JEEPERS CREEPERS 2’s dramatics, unfortunately, are as cramped and uninteresting as that ungainly bus interior we’re forced to stay in (for what seems like hours). Because there’s really nothing at the core of JEEPERS CREEPERS 2 except the attack scenes and who’s going to get picked off and when, Salva has to fill in the vacuum with faux-dramatic scenes that wouldn’t pass muster in a high school play. When Salva isn’t indulging himself in preposterous homoerotic imagery with the high school boys (nauseating, knowing molester Salva’s past history), such as the team riding the bus shirtless, or sunning themselves on top of the scorching hot 10-foot-tall bus (because that’s the first thing you’d think of doing when you’re stranded somewhere), or lining up, shoulders touching shoulders, to take a whiz (because guys always try and get as close as possible to each other when taking a group leak), he unsuccessfully tries to cross 12 ANGRY MEN with LIFEBOAT, to desultory, often ridiculous results. In several of the extras on this disc, Salva makes the dubious, pathetic claim that JEEPERS CREEPERS 2 is his answer to the 9/11 attacks (which he also claims sabotaged the first movie’s box office—more about that below). He states that instead of dividing people based on fear and hate, we as Americans need to stand together against the real threat to our country. So of course for liberal Salva in 2002, the villain doing that in JEEPERS CREEPERS 2 isn’t going to be a Muslim terrorist (just ask the people of San Diego, Fort Hood, and Paris while we’re at it, if I got that right), but rather a straight, white, crew-cut alpha male basketball hero right out of HOOSIERS, a racist, misogynist homophobe who threatens the entire fabric of the bus “community.” Right—that’s the threat to America when the towers came down. Gosh, I’ve never seen that stereotypical cardboard character before...and what a difficult and elusive target it is to hit, too (Salva doesn’t have the artistic adventuresomeness—or just plain guts—to vary his villain’s ethnicity, religion, or gender). This isn’t valid storytelling; it’s stealth, arbitrary agenda-making...and pretty facile, nattering-on social observation, at that.

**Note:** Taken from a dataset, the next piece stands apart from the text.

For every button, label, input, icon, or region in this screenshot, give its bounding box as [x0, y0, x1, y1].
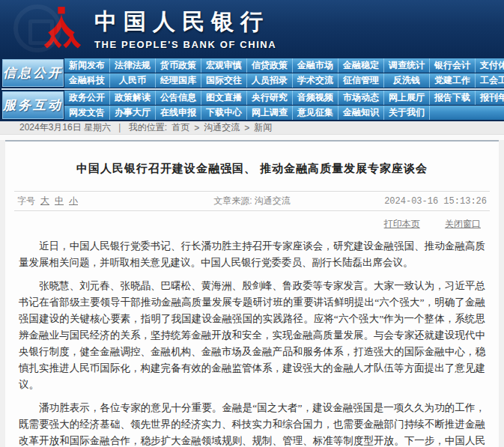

As for what should be foolproof in JEEPERS CREEPERS 2—the action and horror—it’s occasionally competently done, but it’s also far too familiar and repetitive to have any kind of impact. According to him, Salva’s budget was doubled for this sequel, so he has plenty of green screen shots of the redesigned Creeper in flight (Salva states he’s “blacker and wetter,” but to me he now looks like a cross between the Creature from the Black Lagoon and a possessed Karen Black in TRILOGY OF TERROR). However, the added special effects don’t double the terror. As a character in a movie, the Creeper is remarkably generic-feeling; somehow he just doesn’t have the quirks or the personality or the plain panache of the modern biggies of horror, like Jason or Michael or Freddy. Only one scene here, where the Creeper hangs upside down at the bus window, making smart-assed faces at the teens as he picks out his favorites, gives us a character that we wouldn’t mind hanging a franchise on (his devilish, impish grin at Minxie was hilarious). For the rest of the movie, however, he’s just a big flying bat, not particularly terrifying or even visually interesting, and certainly not a monster that grabs at our imagination (Salva doesn’t need to jealously keep the Creeper’s background a total mystery: we don’t care). Other effects don’t come off at all. Steve Martin’s arrow-in-the-head bit looked more convincing than that sliding javelin in the Creeper’s skull, while the poorly green screened punching, fighting—and hilariously bloodless—denogginized torso would have looked at home in ABBOTT & COSTELLO MEET THE INVISIBLE MAN (didn’t anyone mention that there probably should be a couple of pints of blood pumping outta that neck?). JEEPERS CREEPERS 2’s finale, with Wise manning a jerry-rigged post puncher/harpoon weapon against the Creeper, isn’t Moby Dick as Salva claims, but a lazy, direct lift from the director’s favorite movie, JAWS (which ripped off Melville’s classic much better), with the high-flying Creeper’s harpoon anchored to a truck, rather than Bruce the shark being buoyed by those metal barrels. Large-scaled but uninteresting, as well as completely unoriginal, this final set piece is unfortunately entirely representative of this misguided sequel.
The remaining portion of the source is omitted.